ECLIPSE AVIATION DISCLOSES DETAILS OF RUSSIAN PLANT


Albuquerque, New Mexico - September 28, 2008 – Last week Eclipse Aviation announced financing by the Russian State Bank to build a factory in Ulyanovsk, Russia to assemble the Eclipse 500 Jet. CEO Roel Pieper said, “Today we are pleased to provide details on our new and exciting Russian venture.”

The plant manager for this state-of-the-art facility is newly-hired Vladimir Kochoff, a retired Russian Navy Admiral. “There has been some little confusion about the relationship between Albuquerque and Ulyanovsk and I would like to mostly clarify this here, now today,” said Kochoff.

“Eclipse has described how the components of the jet will be packaged in a ‘kit’ and sent to Russia for final assembly.
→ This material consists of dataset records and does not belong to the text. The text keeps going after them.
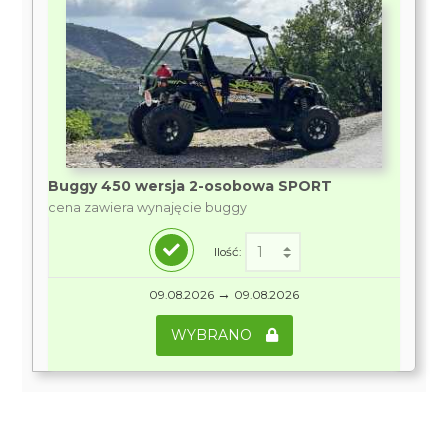
Buggy 450 wersja 2-osobowa SPORT
cena zawiera wynajęcie buggy
Ilość:
→
09.08.2026
09.08.2026
WYBRANO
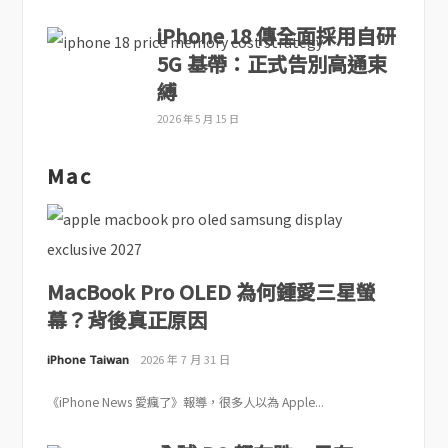
iPhone 18 傳全面採用自研
5G 基帶：正式告別高通束
縛
2026 年 5 月 15 日
Mac
MacBook Pro OLED 為何鍾愛三星螢
幕？背後真正原因
iPhone Taiwan
2026 年 7 月 31 日
《iPhone News 愛瘋了》報導，很多人以為 Apple...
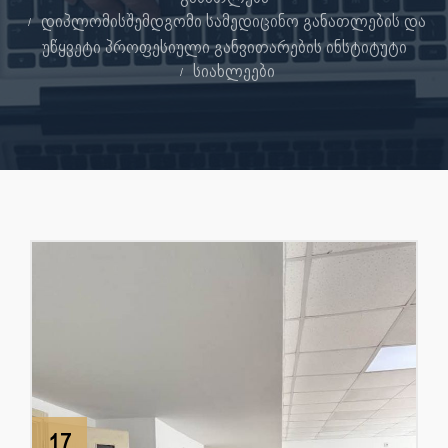
დიპლომისშემდგომი სამედიცინო განათლების და
უწყვეტი პროფესიული განვითარების ინსტიტუტი
სიახლეები
17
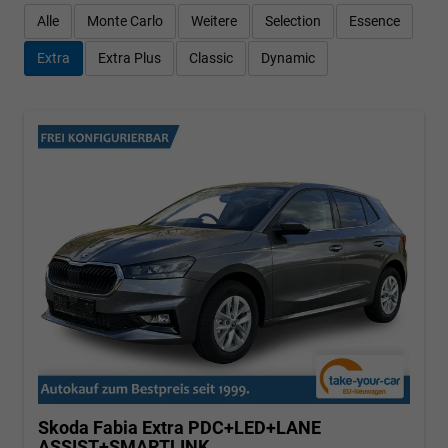
Alle
Monte Carlo
Weitere
Selection
Essence
Extra
Extra Plus
Classic
Dynamic
Skoda Fabia
Extra PDC+LED+LANE
ASSIST+SMARTLINK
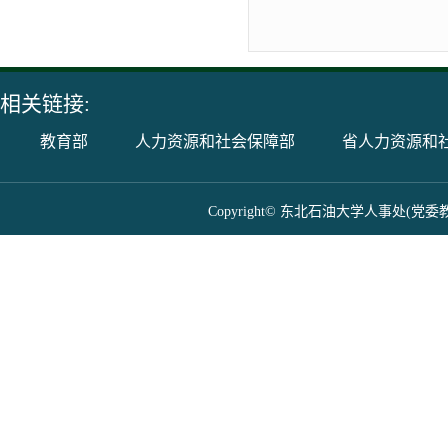
相关链接:
教育部
人力资源和社会保障部
省人力资源和
Copyright© 东北石油大学人事处(党委教师工作部) 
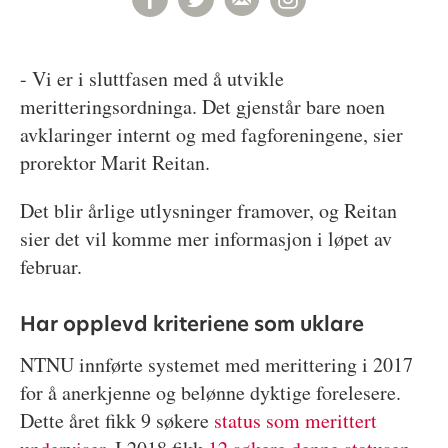
- Vi er i sluttfasen med å utvikle
meritteringsordninga. Det gjenstår bare noen
avklaringer internt og med fagforeningene, sier
prorektor Marit Reitan.
Det blir årlige utlysninger framover, og Reitan
sier det vil komme mer informasjon i løpet av
februar.
Har opplevd kriteriene som uklare
NTNU innførte systemet med merittering i 2017
for å anerkjenne og belønne dyktige forelesere.
Dette året fikk 9 søkere
status som merittert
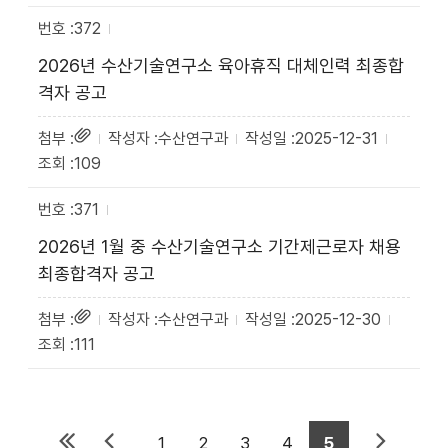
372
2026년 수산기술연구소 육아휴직 대체인력 최종합
격자 공고
수산연구과
2025-12-31
109
371
2026년 1월 중 수산기술연구소 기간제근로자 채용
최종합격자 공고
수산연구과
2025-12-30
111
1
2
3
4
5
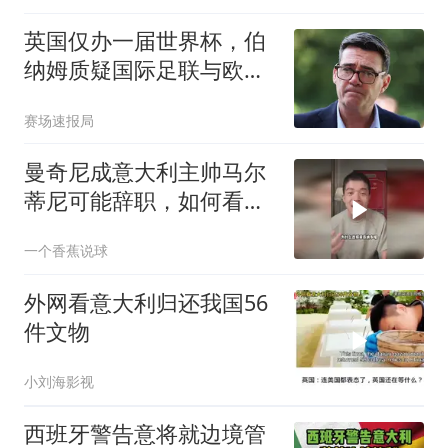
英国仅办一届世界杯，伯
纳姆质疑国际足联与欧足
联偏见
赛场速报局
曼奇尼成意大利主帅马尔
蒂尼可能辞职，如何看待
选帅背后的宫斗？
一个香蕉说球
外网看意大利归还我国56
件文物
小刘海影视
西班牙警告意将就边境管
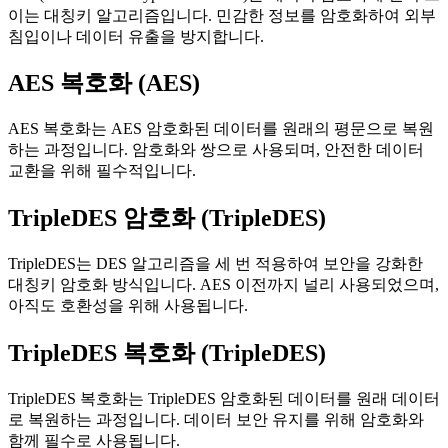
이는 대칭키 알고리즘입니다. 민감한 정보를 암호화하여 외부
침입이나 데이터 유출을 방지합니다.
AES 복호화 (AES)
AES 복호화는 AES 암호화된 데이터를 원래의 평문으로 복원
하는 과정입니다. 암호화와 쌍으로 사용되며, 안전한 데이터
교환을 위해 필수적입니다.
TripleDES 암호화 (TripleDES)
TripleDES는 DES 알고리즘을 세 번 적용하여 보안을 강화한
대칭키 암호화 방식입니다. AES 이전까지 널리 사용되었으며,
아직도 호환성을 위해 사용됩니다.
TripleDES 복호화 (TripleDES)
TripleDES 복호화는 TripleDES 암호화된 데이터를 원래 데이터
로 복원하는 과정입니다. 데이터 보안 유지를 위해 암호화와
함께 필수로 사용됩니다.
Our crack team of Russian specialists travelled to remote Northern New Mexico to somewhat finalize the details. They found that the reusable shipping container and shipping costs to transfer the kit halfway around the world were very expensive.” stated Kochoff.

“We eliminate those costs by spending a few more hours, completing the aircraft and we fly the ‘kit’ to Russia,” he continued. “The sky will finally be darkened by the Eclipse. If you step outside your house in Bangor, Maine at six o’clock every evening, you will see two or three contrails – those are Eklipse-Kits on their way to the homeland.”

“At the Ulyanovsk factory is where the real work begins,” said Admiral Kochoff. “Russians read news that aircraft had problem with fasteners so we took action. First the little plane does not look very Russian with too many flush rivets so we drill all those out and replace them with button head rivets. Now it look beautiful. Also no global airplane should have English fasteners so we replace with metric screws and bolts. We pick the closest size and you just have to turn the screwdriver or wrench harder.”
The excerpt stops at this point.